Je suis chroniqueur depuis plus de 20 ans. Pratiquement tous les jours, sur les réseaux sociaux ou sur le web, je reçois des insultes. Certaines me font rire, d’autres moins. J’ai reçu mon lot de menaces, j’ai dû me plaindre à la police.

Mais les insultes que je reçois sont un jet d’eau comparées au torrent de haine qui se déverse quotidiennement sur mes consœurs. Pour une politicienne racisée comme Marwah Rizqy ou Kiah Morris, c’est encore pire.

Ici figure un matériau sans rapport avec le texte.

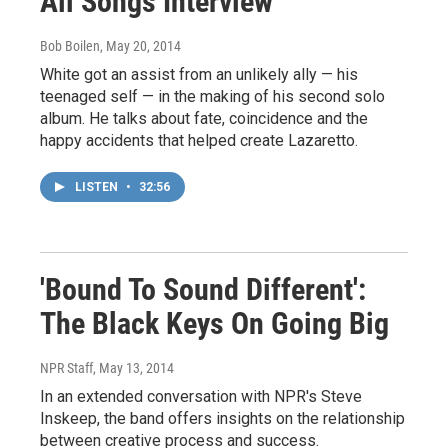
All Songs Interview
Bob Boilen
, May 20, 2014
White got an assist from an unlikely ally — his
teenaged self — in the making of his second solo
album. He talks about fate, coincidence and the
happy accidents that helped create Lazaretto.
LISTEN
•
32:56
'Bound To Sound Different':
The Black Keys On Going Big
NPR Staff
, May 13, 2014
In an extended conversation with NPR's Steve
Inskeep, the band offers insights on the relationship
between creative process and success.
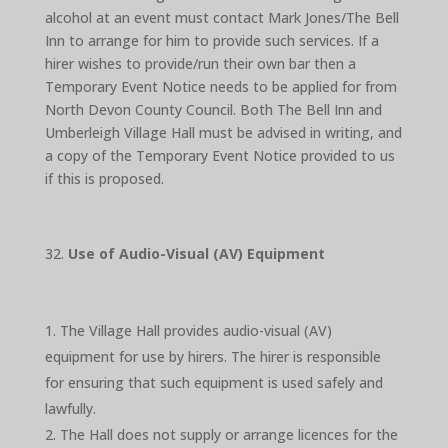
alcohol at an event must contact Mark Jones/The Bell
Inn to arrange for him to provide such services. If a
hirer wishes to provide/run their own bar then a
Temporary Event Notice needs to be applied for from
North Devon County Council. Both The Bell Inn and
Umberleigh Village Hall must be advised in writing, and
a copy of the Temporary Event Notice provided to us
if this is proposed.
Use of Audio-Visual (AV) Equipment
The Village Hall provides audio-visual (AV)
equipment for use by hirers. The hirer is responsible
for ensuring that such equipment is used safely and
lawfully.
The Hall does not supply or arrange licences for the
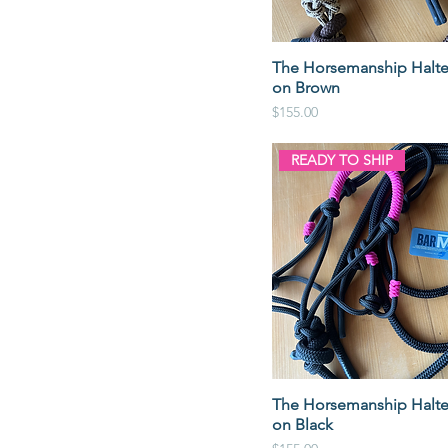
The Horsemanship Halte
on Brown
Price
$155.00
READY TO SHIP
The Horsemanship Halte
on Black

Dire que c’est du pareil au même pour les hommes et les femmes, c’est porter des œillères et nier la réalité. Peu d’hommes se font menacer d’être violés. Peu d’hommes ont peur de marcher dans la rue, même après avoir reçu des insultes. Peu d’hommes blancs se font constamment dire de retourner d’où ils viennent.

En 2016, la députée britannique Jo Cox a été assassinée par un suprémaciste blanc. L’extrême droite, que l’on refuse trop souvent de nommer au Québec, existe. Et pas seulement sur le web. N’attendons pas qu’il soit trop tard pour réagir.